A dust storm rolled in from the north and filled the skies above Jones AT&T Stadium with a beige haze during a Texas Tech football game last month in Lubbock. “Normally, this just doesn’t happen during a football game,” said Dr. Ted Zobeck, a research soil scientist for the USDA's Agricultural Research Service (ARS). “Crops are usually covering the ground, preventing mass amounts of particles from blowing. But that’s not the case in this drought.”

As of today, a map from The National Drought Mitigation Center showed that 73 percent of Texas is in the worst drought stage. More than 90 percent of the state is in the extreme drought stage.

“There are three things you need to cause a dust storm: wind, loose soil and a lack of vegetation,” said Nolan Clark, a former lab director at USDA-ARS in Bushland. “And when you don’t have enough water to grow vegetation, there’s nothing stopping those loose particles from blowing around. We are going to have a very dirty winter.”

Besides the loss of productive farmland, Clark said, a big danger that comes with dust storms is impaired visibility. “On the roads, people just can’t see where the heck they’re going,” he said. A few years ago there was a big pile-up near Amarillo when dust blew in from a nearby field and blinded drivers on the highway, he said.  

Austin recently saw a big dust spike along Lady Bird Lake in the center of town, and dust storms are affecting other states, too. Arizona has been tormented for the past few months. Last week, mass amounts of dust rolled across the Arizona desert and caused three separate pile-ups involving dozens of vehicles on a major interstate. The collisions resulted in one man’s death, and at least 18 other people were injured.

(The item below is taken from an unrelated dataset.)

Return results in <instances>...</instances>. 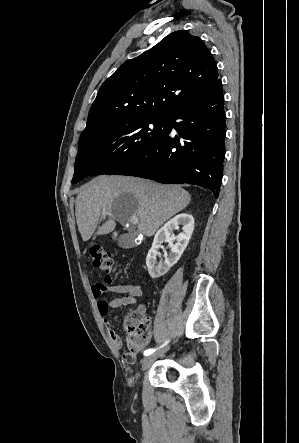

Texas State Climatologist John Nielsen-Gammon said dust storms are also hazards for wildfires because of the dry conditions and strong winds. He predicts Texas will have a very dry winter because La Niña — an intermittent Pacific Ocean phenomenon that caused the drought — is back and strengthening.

More dust storms in Texas are a strong possibility, but Zobeck said the prospect of another Dust Bowl like the one in the 1930s is highly unlikely. “The Dust Bowl was a complex situation. It was like the perfect storm — dry land, lots of wind and, on top of that, no money and little farming equipment,” he said.

Today, Texas dust storms are typically not as severe because better farming practices keep widespread blowing dust at bay, and farmers are acutely aware of the dangers, Zobeck said.

Under the Conservation Reserve Program, which was enacted to prevent another Dust Bowl, the federal government pays farmers to keep millions of acres of land planted with grasses rather than crops to keep the soil from blowing away.

John Stout, a research physical scientist at the USDA-ARS in Lubbock, said that if the drought were to continue at its current  extreme level, Texas could end up with many more fallow fields due to crop failure, and many more sites that present dust dangers. “It’s hard to predict what will happen in the future, but it would sure look a lot brighter if we got some more rain,” he said.